Pedido busca anular atos dos advogados e impedir a posse de Sassá; TJAM já suspendeu decisão que afastava o vereador
Manaus (AM) – O presidente do Diretório Municipal do Partido dos Trabalhadores (PT) em Manaus, Valdemir de Souza Santana, negou ter autorizado a ação contra o vereador Jaildo Oliveira (PV). A declaração consta em documento registrado em cartório neste sábado (18).
Com base na manifestação, o advogado Bruno da Cunha Moreira pediu a desistência do processo na 4ª Vara da Fazenda Pública de Manaus. A ação buscava retirar Jaildo do cargo e convocar o suplente Sassá da Construção Civil (PT).
Além disso, o pedido contesta a atuação dos advogados que ajuizaram o processo em nome do Diretório Municipal. Agora, a Justiça deverá analisar se aceita a desistência e anula os atos processuais.
Presidente diz que partido não discutiu ação
Segundo Valdemir Santana, o Diretório Municipal do PT não realizou reunião para discutir ou aprovar a ação contra Jaildo. O dirigente também afirmou que nunca concedeu autorização específica para o processo.

De acordo com o novo pedido, Valdemir havia assinado uma procuração com poderes gerais. Contudo, o documento não autorizaria os advogados a pedir a perda do mandato do vereador.
Por isso, Bruno Moreira solicita a anulação dos atos praticados por Angelo Longo Ferraro, Miguel Filipi Pimentel Novaes e Sthefani Lara dos Reis Rocha. O pedido também alcança Gean Carlos Ferreira de Moura Aguiar e Evelyn Catarina do Carmo Santos.
Entretanto, o protocolo da desistência não encerra automaticamente a ação. O juiz ainda precisa avaliar o pedido e os efeitos dos atos que o processo já produziu.
Justiça havia determinado perda do mandato
Na sexta-feira (17), o juiz Aldrin Henrique de Castro Rodrigues determinou a perda imediata do mandato de Jaildo Oliveira. O magistrado também ordenou que a Câmara Municipal de Manaus convocasse Cicério Custódio, o Sassá da Construção Civil.

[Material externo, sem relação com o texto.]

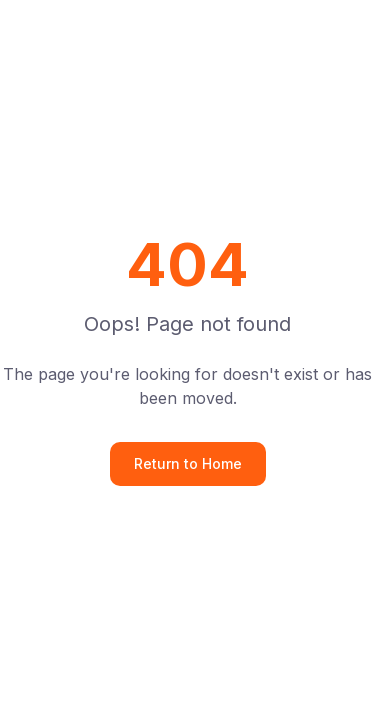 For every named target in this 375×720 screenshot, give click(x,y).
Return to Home (188, 463) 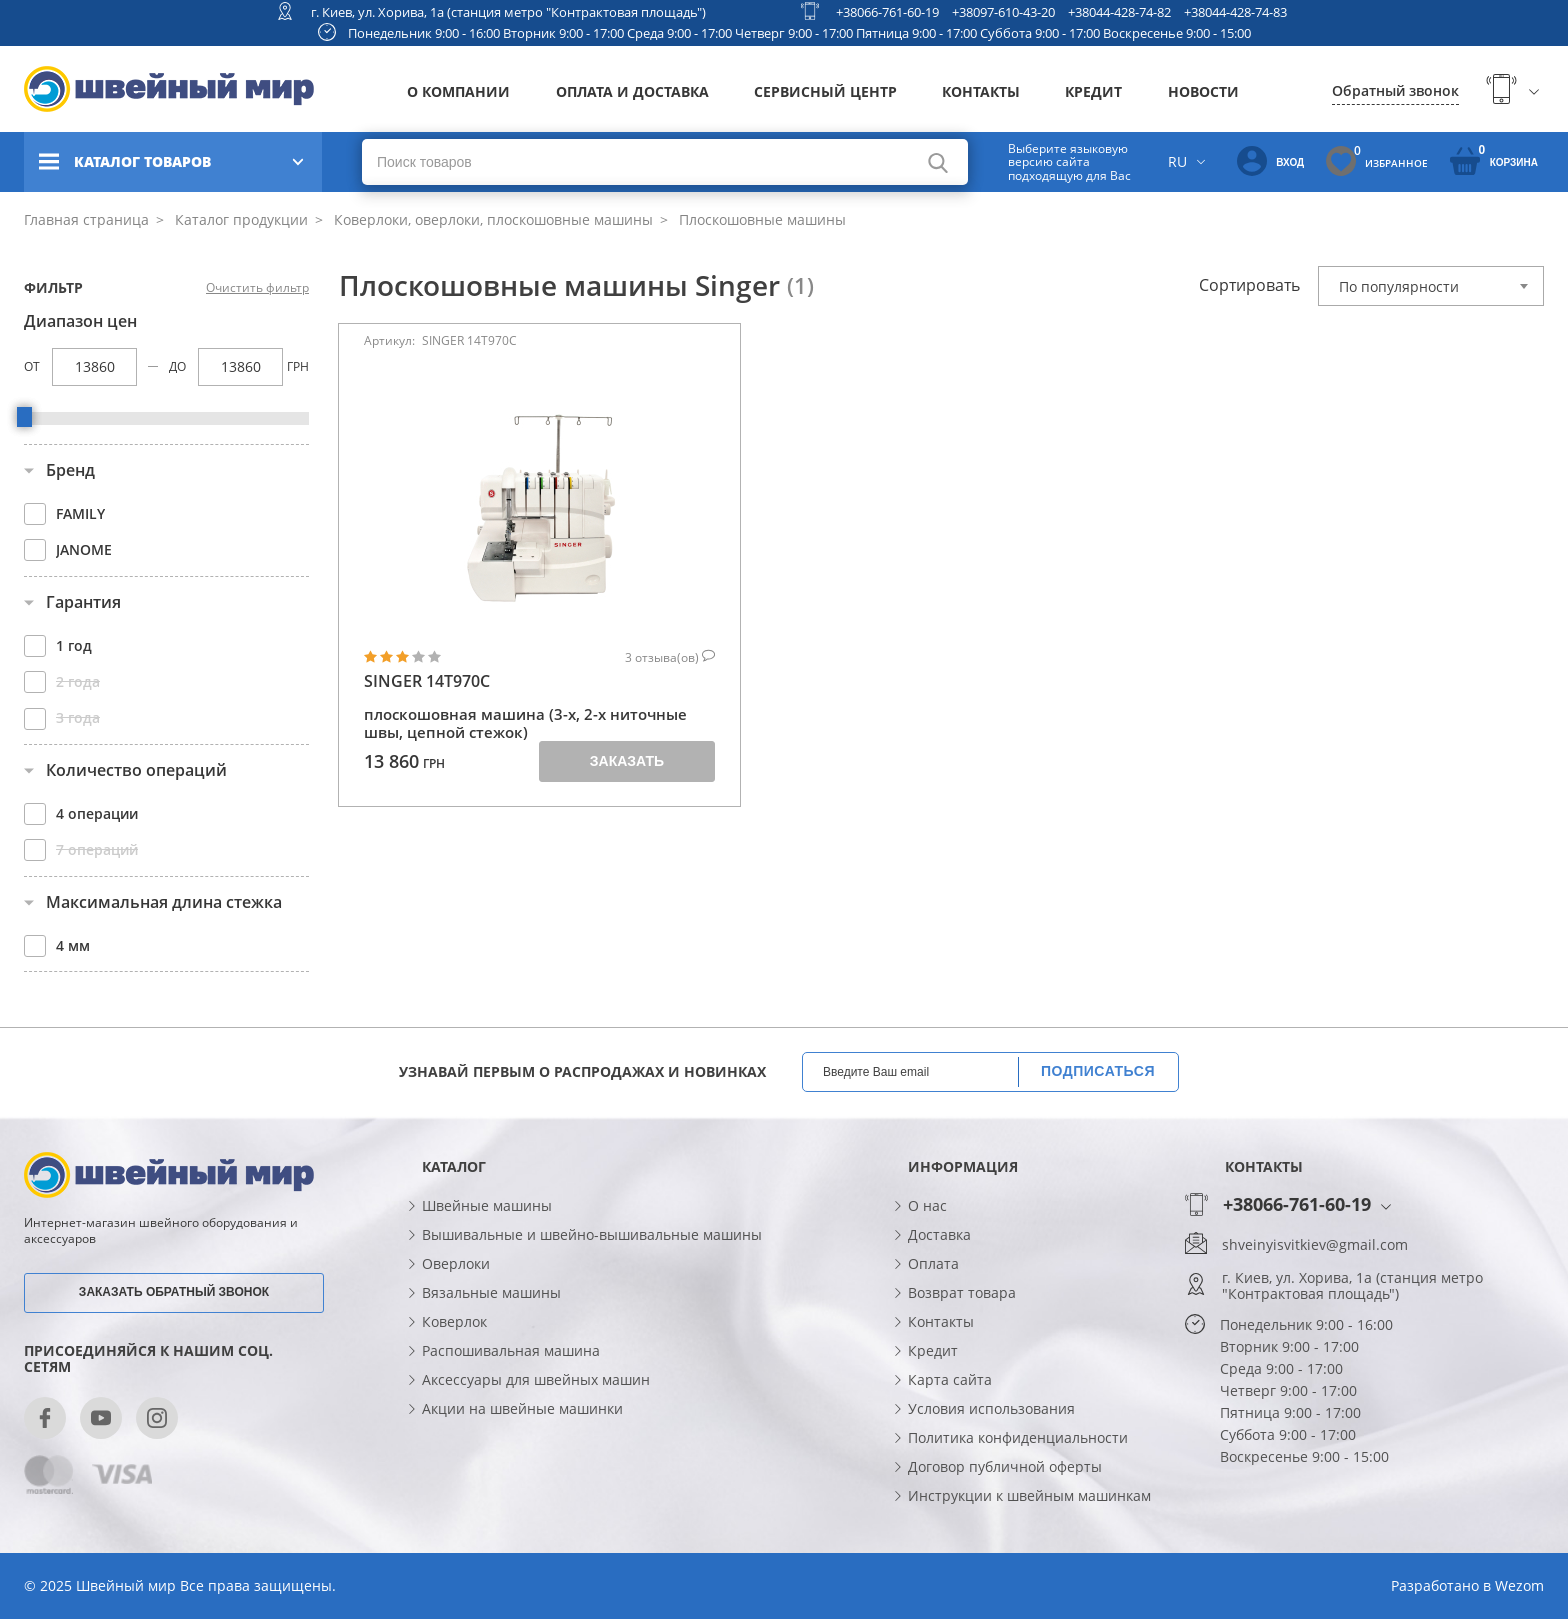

A decisão atendeu ao pedido apresentado em nome do Diretório Municipal do PT. Na ação, os advogados alegaram que a Câmara se omitiu ao não declarar a vacância do cargo.
Segundo o processo, uma condenação definitiva por improbidade administrativa impediria Jaildo de continuar no mandato. Para o juiz, a saída representaria uma consequência jurídica da condenação, e não uma cassação política.
Por outro lado, o novo pedido afirma que Jaildo recebeu apenas a obrigação de devolver valores aos cofres públicos. Portanto, a condenação não teria suspendido os direitos políticos do vereador.
PT questiona legitimidade para propor ação
A manifestação também questiona a legitimidade do Diretório Municipal para ajuizar o processo sozinho. Nas eleições de 2024, o PT participou da Federação Brasil da Esperança ao lado do PCdoB e do próprio PV.
Assim, o pedido sustenta que apenas a federação poderia discutir judicialmente a ocupação da vaga. Esse argumento também busca retirar a base processual da ação apresentada contra Jaildo.
A Justiça ainda deverá analisar os questionamentos. Até lá, não existe uma decisão definitiva sobre a validade da ação proposta em nome do partido.
Desembargadora suspende afastamento
Paralelamente, a desembargadora Ida Maria Costa de Andrade, do Tribunal de Justiça do Amazonas (TJAM), suspendeu a decisão que retirava Jaildo da Câmara.
A magistrada atendeu a um recurso apresentado pela defesa do vereador. Dessa forma, Jaildo permanece no mandato, enquanto Sassá não poderá assumir a vaga neste momento.
A desembargadora apontou risco de prejuízo à composição da Câmara. Além disso, identificou uma possível controvérsia sobre a competência da Justiça para julgar o caso.
A decisão do TJAM não anulou a sentença de primeira instância. Na prática, apenas suspendeu seus efeitos até uma nova análise do recurso.
Duas frentes favorecem permanência de Jaildo
Agora, o caso avança por duas frentes. No TJAM, a defesa de Jaildo tenta derrubar definitivamente a decisão que extinguiu o mandato.
Enquanto isso, na primeira instância, o presidente municipal do PT busca encerrar a própria ação. Caso o juiz aceite a desistência, o processo poderá terminar antes do julgamento definitivo do recurso.
Nesse cenário, o recurso poderá perder seu objeto. Contudo, caberá à Justiça definir os efeitos da desistência após a sentença já proferida.